Data provided -
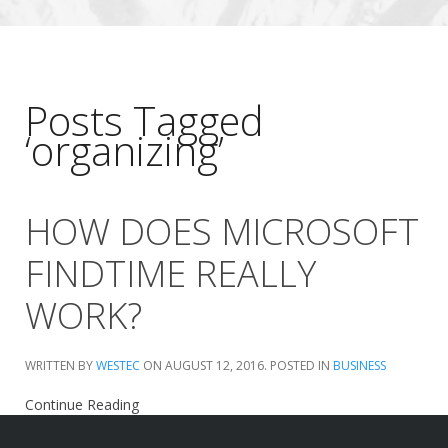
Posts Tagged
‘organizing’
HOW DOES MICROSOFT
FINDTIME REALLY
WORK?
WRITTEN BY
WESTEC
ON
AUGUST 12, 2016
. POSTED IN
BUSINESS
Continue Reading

==

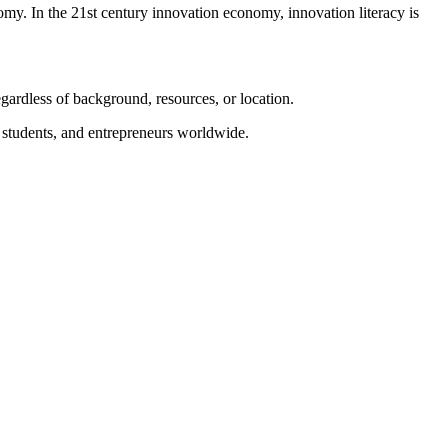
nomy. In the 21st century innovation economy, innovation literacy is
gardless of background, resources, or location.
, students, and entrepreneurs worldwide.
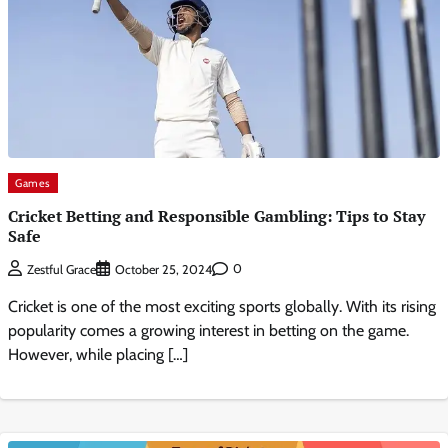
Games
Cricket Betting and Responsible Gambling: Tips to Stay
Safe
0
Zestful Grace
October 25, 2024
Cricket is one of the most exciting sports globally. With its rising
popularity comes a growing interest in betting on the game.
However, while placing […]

What this task involves -
Where a line in the material contains "Cricket", copy that line.

Task solution -
Cricket Betting and Responsible Gambling: Tips to Stay
Cricket is one of the most exciting sports globally. With its rising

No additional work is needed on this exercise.